* _Exercise description_
What you return must match the records below exactly, apart from the omitted pictures.

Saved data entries
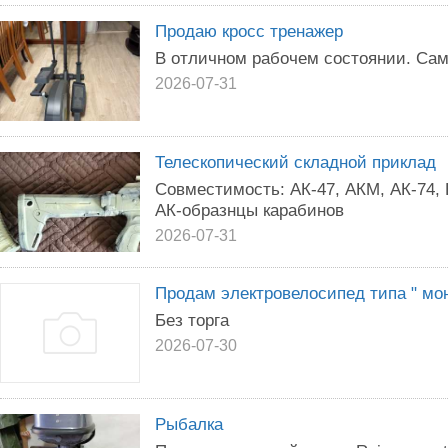
Продаю кросс тренажер
В отличном рабочем состоянии. Сам
2026-07-31
Телескопический складной приклад
Совместимость: АК-47, АКМ, АК-74,
АК-образнцы карабинов
2026-07-31
Продам электровелосипед типа " мо
Без торга
2026-07-30
Рыбалка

* _Solution_
Продаю кросс тренажер
В отличном рабочем состоянии. Сам
2026-07-31
Телескопический складной приклад
Совместимость: АК-47, АКМ, АК-74,
АК-образнцы карабинов
2026-07-31
Продам электровелосипед типа " мо
Без торга
2026-07-30
Рыбалка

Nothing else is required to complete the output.